_Stored data entries:_
.....

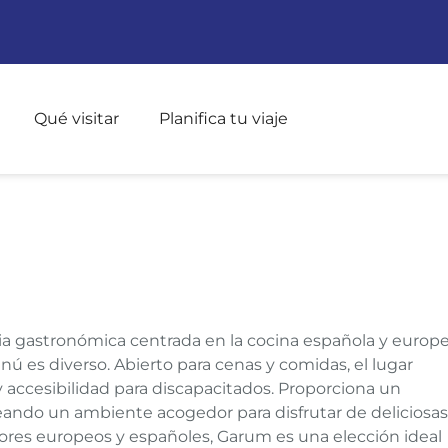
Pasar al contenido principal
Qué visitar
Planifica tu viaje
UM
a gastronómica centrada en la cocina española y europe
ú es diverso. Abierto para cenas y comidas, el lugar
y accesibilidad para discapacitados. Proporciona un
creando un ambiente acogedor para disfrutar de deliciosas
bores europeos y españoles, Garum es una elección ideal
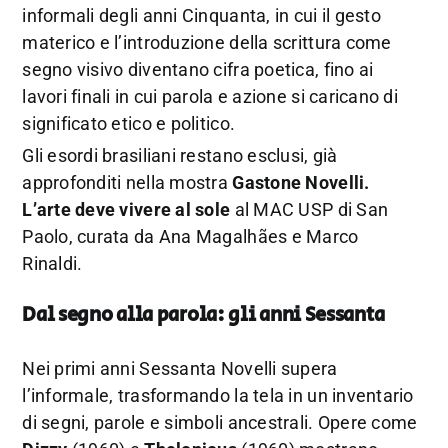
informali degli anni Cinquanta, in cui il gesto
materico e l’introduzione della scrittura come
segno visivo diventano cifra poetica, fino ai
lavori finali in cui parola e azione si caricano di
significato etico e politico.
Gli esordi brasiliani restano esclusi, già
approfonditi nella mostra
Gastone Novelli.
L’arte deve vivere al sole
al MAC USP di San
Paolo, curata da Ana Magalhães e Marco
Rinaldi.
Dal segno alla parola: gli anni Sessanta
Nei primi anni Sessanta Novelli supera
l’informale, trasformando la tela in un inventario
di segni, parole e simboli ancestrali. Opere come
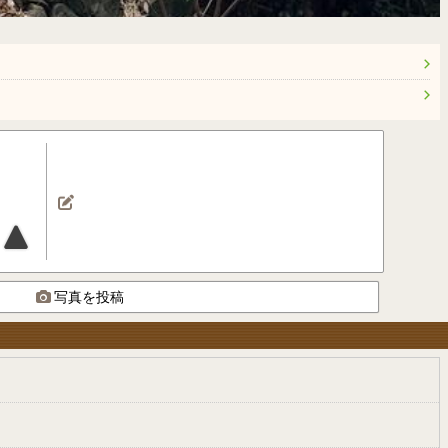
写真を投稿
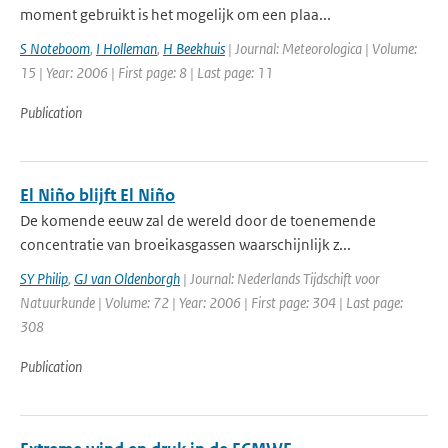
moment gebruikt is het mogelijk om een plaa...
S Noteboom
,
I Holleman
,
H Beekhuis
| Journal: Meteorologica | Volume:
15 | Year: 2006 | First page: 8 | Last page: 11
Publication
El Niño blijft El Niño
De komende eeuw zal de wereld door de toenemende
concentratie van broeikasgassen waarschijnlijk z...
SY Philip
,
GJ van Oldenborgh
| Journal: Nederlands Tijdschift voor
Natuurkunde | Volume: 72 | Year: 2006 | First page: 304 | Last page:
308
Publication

.....

Return each entry above unchanged. Leave the pictures out.

_Reply to the exercise:_
Pasar al contenido principal
Qué visitar
Planifica tu viaje
UM
a gastronómica centrada en la cocina española y europe
ú es diverso. Abierto para cenas y comidas, el lugar
y accesibilidad para discapacitados. Proporciona un
creando un ambiente acogedor para disfrutar de deliciosas
bores europeos y españoles, Garum es una elección ideal
informali degli anni Cinquanta, in cui il gesto
materico e l’introduzione della scrittura come
segno visivo diventano cifra poetica, fino ai
lavori finali in cui parola e azione si caricano di
significato etico e politico.
Gli esordi brasiliani restano esclusi, già
approfonditi nella mostra
Gastone Novelli.
L’arte deve vivere al sole
al MAC USP di San
Paolo, curata da Ana Magalhães e Marco
Rinaldi.
Dal segno alla parola: gli anni Sessanta
Nei primi anni Sessanta Novelli supera
l’informale, trasformando la tela in un inventario
di segni, parole e simboli ancestrali. Opere come
写真を投稿
moment gebruikt is het mogelijk om een plaa...
S Noteboom
,
I Holleman
,
H Beekhuis
| Journal: Meteorologica | Volume:
15 | Year: 2006 | First page: 8 | Last page: 11
Publication
El Niño blijft El Niño
De komende eeuw zal de wereld door de toenemende
concentratie van broeikasgassen waarschijnlijk z...
SY Philip
,
GJ van Oldenborgh
| Journal: Nederlands Tijdschift voor
Natuurkunde | Volume: 72 | Year: 2006 | First page: 304 | Last page:
308
Publication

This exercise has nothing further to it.